▶ [Stored data]:
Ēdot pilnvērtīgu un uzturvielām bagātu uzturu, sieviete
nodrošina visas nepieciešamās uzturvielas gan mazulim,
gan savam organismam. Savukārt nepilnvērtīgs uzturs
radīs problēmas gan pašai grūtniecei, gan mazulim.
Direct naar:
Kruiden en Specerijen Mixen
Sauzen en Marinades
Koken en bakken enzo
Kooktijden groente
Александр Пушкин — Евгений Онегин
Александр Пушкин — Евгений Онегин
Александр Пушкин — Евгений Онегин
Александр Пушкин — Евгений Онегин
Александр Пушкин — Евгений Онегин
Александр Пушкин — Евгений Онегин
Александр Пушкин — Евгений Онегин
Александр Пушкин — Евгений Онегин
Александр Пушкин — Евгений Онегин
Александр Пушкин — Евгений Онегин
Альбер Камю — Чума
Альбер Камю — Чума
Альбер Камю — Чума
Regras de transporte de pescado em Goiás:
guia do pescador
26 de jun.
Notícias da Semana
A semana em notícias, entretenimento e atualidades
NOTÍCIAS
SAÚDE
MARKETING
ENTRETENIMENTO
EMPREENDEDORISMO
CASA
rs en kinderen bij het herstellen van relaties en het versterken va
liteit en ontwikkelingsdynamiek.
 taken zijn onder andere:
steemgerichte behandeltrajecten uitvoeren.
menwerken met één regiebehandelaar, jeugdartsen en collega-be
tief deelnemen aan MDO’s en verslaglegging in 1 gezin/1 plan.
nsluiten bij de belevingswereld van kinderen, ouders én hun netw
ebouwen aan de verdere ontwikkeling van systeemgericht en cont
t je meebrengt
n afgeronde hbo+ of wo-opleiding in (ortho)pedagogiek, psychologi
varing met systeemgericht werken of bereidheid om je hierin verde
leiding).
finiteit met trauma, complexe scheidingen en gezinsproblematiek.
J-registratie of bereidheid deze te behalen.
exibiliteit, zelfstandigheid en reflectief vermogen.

▶ [Task brief]: Begin with the line containing "Regras de transporte" and retype it and each line after it through the end of the records, keeping them exact and including nothing more.

▶ [Response to this task]:
Regras de transporte de pescado em Goiás:
guia do pescador
26 de jun.
Notícias da Semana
A semana em notícias, entretenimento e atualidades
NOTÍCIAS
SAÚDE
MARKETING
ENTRETENIMENTO
EMPREENDEDORISMO
CASA
rs en kinderen bij het herstellen van relaties en het versterken va
liteit en ontwikkelingsdynamiek.
 taken zijn onder andere:
steemgerichte behandeltrajecten uitvoeren.
menwerken met één regiebehandelaar, jeugdartsen en collega-be
tief deelnemen aan MDO’s en verslaglegging in 1 gezin/1 plan.
nsluiten bij de belevingswereld van kinderen, ouders én hun netw
ebouwen aan de verdere ontwikkeling van systeemgericht en cont
t je meebrengt
n afgeronde hbo+ of wo-opleiding in (ortho)pedagogiek, psychologi
varing met systeemgericht werken of bereidheid om je hierin verde
leiding).
finiteit met trauma, complexe scheidingen en gezinsproblematiek.
J-registratie of bereidheid deze te behalen.
exibiliteit, zelfstandigheid en reflectief vermogen.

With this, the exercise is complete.